- _What the task asks_:
Which lines below include the string "remaining"? Please show each one.

Page layout parsing data:
_ _ _ _ _
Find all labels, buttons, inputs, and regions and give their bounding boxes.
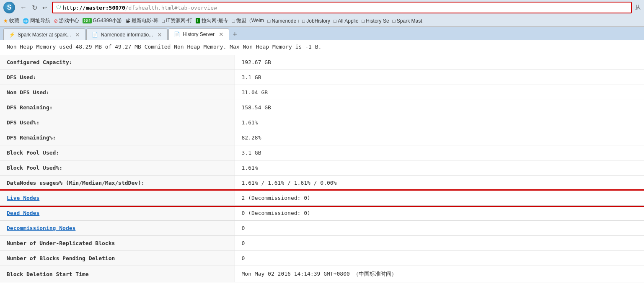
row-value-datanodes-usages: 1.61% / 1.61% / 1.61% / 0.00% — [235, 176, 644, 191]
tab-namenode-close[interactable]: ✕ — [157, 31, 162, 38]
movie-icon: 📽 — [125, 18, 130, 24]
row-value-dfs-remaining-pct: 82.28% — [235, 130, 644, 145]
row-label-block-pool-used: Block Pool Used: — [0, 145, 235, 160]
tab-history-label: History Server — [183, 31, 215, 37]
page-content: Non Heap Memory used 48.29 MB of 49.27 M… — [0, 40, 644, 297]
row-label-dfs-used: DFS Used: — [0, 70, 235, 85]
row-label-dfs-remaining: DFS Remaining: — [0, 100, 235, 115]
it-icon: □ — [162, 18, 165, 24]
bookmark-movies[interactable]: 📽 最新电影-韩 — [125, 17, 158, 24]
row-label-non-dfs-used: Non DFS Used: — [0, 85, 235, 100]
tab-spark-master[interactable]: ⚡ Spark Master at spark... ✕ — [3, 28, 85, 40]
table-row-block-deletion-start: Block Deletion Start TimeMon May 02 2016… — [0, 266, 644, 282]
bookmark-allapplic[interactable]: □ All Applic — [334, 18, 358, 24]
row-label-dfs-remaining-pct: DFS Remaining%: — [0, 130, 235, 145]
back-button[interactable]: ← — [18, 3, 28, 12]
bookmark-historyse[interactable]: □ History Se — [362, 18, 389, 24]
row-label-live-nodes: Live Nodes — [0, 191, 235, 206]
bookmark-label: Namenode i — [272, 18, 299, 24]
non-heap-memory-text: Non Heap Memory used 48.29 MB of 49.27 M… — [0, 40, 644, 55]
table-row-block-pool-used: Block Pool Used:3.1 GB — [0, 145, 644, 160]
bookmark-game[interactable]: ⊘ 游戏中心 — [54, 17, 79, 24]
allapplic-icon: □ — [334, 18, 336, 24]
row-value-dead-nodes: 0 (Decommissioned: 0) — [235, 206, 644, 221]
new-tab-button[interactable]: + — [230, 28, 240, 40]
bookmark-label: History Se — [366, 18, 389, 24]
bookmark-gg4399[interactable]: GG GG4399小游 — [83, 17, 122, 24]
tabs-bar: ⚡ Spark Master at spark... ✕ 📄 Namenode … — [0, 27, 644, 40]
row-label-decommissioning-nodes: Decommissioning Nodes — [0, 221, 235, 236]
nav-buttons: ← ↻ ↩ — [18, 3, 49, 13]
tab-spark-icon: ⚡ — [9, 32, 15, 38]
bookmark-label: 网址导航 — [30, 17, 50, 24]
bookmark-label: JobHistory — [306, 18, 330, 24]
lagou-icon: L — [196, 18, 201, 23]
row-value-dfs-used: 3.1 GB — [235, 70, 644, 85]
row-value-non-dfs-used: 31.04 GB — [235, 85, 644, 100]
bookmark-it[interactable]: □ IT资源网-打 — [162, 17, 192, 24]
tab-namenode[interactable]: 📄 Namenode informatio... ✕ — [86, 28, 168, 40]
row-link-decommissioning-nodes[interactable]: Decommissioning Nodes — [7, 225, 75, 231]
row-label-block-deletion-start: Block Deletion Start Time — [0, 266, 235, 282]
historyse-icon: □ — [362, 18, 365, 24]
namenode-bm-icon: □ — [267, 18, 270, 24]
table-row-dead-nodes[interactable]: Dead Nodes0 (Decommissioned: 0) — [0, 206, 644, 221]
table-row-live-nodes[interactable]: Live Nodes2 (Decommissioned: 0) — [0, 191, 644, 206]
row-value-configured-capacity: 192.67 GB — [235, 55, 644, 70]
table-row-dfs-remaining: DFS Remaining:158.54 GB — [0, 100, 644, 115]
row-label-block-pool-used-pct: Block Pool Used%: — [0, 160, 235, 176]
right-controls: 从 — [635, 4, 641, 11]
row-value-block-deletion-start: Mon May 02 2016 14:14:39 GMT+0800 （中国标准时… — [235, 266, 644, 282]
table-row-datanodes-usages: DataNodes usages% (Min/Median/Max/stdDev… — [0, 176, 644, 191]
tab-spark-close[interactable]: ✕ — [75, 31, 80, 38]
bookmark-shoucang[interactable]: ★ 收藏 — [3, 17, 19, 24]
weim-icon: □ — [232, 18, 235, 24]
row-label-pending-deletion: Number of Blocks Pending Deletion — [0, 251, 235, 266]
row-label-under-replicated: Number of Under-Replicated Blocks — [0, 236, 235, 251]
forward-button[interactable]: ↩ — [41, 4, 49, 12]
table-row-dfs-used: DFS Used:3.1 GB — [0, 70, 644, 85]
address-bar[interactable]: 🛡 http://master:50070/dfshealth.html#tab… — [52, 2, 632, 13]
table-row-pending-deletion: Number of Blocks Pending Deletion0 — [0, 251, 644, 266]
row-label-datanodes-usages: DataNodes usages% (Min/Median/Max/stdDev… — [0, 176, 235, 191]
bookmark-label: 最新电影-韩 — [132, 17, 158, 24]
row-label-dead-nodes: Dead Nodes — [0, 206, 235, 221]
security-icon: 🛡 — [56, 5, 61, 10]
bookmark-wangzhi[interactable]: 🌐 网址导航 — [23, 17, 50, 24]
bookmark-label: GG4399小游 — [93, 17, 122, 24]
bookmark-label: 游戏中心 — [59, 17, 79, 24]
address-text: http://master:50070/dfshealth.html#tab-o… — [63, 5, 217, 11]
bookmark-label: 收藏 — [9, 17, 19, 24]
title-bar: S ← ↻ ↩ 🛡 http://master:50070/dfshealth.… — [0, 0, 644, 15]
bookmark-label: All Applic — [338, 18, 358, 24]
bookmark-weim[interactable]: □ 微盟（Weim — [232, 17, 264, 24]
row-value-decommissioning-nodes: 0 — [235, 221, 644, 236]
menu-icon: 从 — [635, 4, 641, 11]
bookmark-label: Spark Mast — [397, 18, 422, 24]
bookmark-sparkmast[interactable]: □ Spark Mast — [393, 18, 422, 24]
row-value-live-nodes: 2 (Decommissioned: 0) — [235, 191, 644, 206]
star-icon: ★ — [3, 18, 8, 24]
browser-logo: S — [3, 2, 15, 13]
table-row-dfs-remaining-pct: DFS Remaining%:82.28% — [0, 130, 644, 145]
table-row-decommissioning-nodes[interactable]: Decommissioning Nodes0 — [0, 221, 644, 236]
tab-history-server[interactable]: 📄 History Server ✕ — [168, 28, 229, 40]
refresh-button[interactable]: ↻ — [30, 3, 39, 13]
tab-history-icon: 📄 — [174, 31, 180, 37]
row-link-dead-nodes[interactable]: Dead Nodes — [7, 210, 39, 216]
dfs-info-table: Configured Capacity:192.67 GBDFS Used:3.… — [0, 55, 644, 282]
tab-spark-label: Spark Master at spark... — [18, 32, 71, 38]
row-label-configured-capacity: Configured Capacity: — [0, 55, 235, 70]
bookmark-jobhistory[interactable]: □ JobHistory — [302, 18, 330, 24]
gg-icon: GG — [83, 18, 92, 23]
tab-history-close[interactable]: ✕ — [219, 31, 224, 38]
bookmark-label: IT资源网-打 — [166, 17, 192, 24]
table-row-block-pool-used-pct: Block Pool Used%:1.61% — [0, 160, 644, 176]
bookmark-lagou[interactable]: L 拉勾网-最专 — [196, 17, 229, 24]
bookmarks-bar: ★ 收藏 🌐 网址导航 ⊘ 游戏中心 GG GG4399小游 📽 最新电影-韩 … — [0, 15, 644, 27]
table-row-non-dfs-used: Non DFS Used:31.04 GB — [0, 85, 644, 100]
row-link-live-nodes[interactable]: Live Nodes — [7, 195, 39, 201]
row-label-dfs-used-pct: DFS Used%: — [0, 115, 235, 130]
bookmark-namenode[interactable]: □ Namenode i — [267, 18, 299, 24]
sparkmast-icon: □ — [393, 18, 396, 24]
_ _ _ _ _
- _Solved exercise_:
row-value-dfs-remaining-pct: 82.28% — [235, 130, 644, 145]
row-label-dfs-remaining: DFS Remaining: — [0, 100, 235, 115]
row-label-dfs-remaining-pct: DFS Remaining%: — [0, 130, 235, 145]
table-row-dfs-remaining: DFS Remaining:158.54 GB — [0, 100, 644, 115]
table-row-dfs-remaining-pct: DFS Remaining%:82.28% — [0, 130, 644, 145]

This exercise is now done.